One thought on “This little Piggy – #2”

  1. I have received a reply from Leon Bignell MP. Minister for Agriculture, Food and Fisheries, South Australia.
    Probably due to my ignorance I have been unable to copy and paste the letter on to this page. Perhaps there is something embedded in the letter that prevents the letter being copied and pasted on to the Word Press? Here is the letter copied by my fair hand:

    Dear Mr Crook

    Thank you for your email of May 30 2015 regarding commercial harvesting of feral pigs in South Australia.

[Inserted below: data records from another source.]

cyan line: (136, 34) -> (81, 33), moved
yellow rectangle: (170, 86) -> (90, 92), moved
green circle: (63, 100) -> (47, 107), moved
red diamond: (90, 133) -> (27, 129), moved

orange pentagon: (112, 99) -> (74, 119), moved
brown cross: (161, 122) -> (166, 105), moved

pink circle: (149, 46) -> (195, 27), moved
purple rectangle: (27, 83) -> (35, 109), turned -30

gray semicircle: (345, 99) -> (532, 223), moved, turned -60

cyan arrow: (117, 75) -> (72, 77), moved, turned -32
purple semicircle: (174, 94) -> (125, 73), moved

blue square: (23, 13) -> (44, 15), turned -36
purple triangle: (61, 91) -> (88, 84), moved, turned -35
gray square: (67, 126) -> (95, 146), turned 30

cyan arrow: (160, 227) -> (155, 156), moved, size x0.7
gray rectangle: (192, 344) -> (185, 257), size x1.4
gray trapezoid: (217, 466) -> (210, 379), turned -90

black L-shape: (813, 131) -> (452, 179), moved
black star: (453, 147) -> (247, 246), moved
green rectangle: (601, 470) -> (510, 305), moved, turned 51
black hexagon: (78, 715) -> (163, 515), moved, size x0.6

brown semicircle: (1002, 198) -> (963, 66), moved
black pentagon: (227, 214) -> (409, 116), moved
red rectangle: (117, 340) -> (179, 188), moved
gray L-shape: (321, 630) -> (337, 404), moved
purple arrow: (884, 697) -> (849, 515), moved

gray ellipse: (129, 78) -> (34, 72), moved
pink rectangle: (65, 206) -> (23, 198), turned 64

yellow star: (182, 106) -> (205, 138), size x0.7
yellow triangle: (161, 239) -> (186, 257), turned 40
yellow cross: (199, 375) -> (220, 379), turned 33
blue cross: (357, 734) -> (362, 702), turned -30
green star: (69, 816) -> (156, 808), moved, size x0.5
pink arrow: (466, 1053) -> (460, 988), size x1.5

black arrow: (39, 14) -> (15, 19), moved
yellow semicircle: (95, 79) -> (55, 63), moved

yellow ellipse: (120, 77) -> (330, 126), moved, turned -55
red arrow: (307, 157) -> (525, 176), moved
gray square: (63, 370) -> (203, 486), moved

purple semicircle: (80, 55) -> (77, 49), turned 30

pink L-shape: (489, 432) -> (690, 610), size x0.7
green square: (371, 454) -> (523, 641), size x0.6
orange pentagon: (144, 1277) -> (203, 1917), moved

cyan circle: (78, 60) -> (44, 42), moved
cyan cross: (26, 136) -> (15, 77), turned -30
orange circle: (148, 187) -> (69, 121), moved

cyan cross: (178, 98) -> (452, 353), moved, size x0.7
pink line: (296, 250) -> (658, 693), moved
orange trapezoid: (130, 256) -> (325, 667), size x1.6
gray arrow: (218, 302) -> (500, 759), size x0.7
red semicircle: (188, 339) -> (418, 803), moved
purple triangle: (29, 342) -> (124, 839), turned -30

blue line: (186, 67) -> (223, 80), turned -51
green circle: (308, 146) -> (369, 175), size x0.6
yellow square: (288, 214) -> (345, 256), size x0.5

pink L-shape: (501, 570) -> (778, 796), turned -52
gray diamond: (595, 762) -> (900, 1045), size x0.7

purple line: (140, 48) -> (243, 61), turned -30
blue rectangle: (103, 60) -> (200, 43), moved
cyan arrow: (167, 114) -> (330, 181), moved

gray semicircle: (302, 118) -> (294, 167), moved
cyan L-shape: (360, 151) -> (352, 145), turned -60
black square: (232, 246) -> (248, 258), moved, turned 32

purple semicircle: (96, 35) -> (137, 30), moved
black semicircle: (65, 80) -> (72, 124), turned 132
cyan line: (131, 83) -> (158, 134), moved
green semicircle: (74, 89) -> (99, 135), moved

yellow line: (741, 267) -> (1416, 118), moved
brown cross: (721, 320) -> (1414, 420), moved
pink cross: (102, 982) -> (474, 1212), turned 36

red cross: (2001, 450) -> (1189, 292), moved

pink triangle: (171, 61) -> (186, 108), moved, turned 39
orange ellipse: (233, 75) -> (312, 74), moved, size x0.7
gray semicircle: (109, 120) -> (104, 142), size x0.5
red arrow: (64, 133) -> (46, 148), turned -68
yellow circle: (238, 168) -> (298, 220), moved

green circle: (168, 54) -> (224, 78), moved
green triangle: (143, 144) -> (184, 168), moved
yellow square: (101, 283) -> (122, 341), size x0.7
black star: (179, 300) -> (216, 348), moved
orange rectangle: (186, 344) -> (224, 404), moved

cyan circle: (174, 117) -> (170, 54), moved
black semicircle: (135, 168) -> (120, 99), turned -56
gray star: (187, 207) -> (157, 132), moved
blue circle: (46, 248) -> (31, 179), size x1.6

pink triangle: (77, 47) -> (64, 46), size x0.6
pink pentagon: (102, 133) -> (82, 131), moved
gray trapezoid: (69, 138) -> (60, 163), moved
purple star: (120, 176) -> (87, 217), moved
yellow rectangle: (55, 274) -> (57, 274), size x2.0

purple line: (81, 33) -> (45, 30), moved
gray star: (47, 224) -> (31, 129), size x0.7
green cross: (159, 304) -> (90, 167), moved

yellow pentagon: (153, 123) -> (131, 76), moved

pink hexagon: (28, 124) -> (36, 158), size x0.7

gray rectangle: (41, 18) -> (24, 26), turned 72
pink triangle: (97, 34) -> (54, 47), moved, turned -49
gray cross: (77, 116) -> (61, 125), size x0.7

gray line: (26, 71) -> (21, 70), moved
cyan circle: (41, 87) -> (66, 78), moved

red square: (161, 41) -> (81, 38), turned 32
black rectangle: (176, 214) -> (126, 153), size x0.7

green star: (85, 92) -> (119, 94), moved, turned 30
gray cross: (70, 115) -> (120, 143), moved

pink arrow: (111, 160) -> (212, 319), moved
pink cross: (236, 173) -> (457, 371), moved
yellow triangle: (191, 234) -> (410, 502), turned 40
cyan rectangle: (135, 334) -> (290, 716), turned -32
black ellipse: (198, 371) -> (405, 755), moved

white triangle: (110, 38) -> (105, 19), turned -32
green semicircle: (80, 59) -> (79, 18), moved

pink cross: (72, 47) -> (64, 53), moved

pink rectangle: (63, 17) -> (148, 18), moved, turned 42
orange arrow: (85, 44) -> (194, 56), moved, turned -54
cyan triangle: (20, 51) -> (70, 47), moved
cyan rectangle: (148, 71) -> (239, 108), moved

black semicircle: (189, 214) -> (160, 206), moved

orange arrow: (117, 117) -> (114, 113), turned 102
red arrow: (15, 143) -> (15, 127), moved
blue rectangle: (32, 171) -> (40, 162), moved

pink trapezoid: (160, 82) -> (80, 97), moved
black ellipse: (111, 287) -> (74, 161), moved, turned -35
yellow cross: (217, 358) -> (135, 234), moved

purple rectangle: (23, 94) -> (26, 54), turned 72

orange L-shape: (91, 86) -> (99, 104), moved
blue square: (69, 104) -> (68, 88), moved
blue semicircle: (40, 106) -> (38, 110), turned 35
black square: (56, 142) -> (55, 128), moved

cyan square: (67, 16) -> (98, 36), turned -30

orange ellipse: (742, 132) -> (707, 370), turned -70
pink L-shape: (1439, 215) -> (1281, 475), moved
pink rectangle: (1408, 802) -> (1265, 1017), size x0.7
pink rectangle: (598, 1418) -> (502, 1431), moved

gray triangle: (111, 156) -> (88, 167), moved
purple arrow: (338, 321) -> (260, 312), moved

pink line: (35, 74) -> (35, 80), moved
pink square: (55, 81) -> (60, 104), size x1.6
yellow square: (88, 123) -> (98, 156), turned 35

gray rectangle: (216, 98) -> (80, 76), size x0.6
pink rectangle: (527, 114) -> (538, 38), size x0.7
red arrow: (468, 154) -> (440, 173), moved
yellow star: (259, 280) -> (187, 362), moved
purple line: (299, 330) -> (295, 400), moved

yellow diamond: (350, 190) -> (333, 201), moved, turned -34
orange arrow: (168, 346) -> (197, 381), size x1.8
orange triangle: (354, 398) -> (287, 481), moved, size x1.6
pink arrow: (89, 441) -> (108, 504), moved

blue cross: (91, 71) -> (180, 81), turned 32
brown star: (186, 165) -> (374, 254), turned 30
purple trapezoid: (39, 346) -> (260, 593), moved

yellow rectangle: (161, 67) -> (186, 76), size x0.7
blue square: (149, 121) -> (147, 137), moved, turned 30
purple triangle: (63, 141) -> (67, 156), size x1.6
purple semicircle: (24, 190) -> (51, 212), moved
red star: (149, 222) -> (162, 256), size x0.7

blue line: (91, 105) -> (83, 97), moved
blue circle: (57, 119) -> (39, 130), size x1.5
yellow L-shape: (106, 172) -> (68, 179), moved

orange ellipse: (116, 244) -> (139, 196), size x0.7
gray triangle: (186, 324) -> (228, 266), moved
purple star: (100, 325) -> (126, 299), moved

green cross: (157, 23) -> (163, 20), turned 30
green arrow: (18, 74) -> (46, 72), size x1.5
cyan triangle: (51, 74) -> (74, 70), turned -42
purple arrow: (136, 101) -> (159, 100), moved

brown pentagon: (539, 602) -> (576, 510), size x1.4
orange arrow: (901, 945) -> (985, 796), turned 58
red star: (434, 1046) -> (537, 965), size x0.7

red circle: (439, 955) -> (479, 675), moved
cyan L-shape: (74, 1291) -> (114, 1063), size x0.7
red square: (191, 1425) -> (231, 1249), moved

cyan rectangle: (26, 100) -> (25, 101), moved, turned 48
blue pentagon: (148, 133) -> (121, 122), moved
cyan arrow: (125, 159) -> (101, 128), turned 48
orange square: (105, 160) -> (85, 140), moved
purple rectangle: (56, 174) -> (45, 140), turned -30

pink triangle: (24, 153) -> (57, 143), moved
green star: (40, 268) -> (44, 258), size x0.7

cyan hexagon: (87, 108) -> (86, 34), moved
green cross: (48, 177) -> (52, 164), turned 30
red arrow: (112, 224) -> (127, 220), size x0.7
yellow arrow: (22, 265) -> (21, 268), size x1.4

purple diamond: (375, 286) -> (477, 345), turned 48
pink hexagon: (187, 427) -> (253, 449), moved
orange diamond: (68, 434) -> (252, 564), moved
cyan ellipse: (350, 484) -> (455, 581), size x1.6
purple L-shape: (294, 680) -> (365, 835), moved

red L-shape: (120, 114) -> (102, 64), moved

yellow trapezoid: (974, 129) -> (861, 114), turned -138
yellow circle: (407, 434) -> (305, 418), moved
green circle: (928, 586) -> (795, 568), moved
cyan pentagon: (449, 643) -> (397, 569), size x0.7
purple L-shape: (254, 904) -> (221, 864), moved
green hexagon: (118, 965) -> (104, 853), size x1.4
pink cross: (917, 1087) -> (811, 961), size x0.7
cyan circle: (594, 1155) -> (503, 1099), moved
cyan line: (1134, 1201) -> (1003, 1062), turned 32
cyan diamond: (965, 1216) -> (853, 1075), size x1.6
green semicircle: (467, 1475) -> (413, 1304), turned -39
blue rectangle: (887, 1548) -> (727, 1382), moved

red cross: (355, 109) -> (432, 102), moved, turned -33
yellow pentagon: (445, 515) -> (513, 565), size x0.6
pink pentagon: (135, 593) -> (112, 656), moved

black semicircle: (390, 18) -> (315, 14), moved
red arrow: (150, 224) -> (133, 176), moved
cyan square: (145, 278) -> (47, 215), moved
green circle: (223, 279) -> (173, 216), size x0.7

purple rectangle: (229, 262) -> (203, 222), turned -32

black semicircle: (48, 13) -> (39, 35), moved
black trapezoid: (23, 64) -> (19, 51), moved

    South Australia recognises commercial harvest of widespread and abundant pest animals as part of an integrated approach to reducing their density and impacts such as for feral camels and feral goats.

    Feral pigs only occur in small isolated populations in South Australia at sites with permanent waters. Fortunately, most of South Australia’s arid ranglands are poorly suited to feral pig establishment. Therefore commercial harvesting of feral pigs is unlikely to be viable in SA as they are relatively rare and occur in disparate regional locations.

    South Australia recognises the threat from feral pigs to primary production and the environment. To prevent them becoming more widespread in South Australia their populations are currently being managed as high priority integrated control programs being coordinated by regional Natural Resources Management Boards.

    Thank you for bringing this to my attention.

    Yours sincerely

    Leon Bignell MP
    Minister for Agriculture, Food and Fisheries.

    So I was wrong not all ministers fail to reply.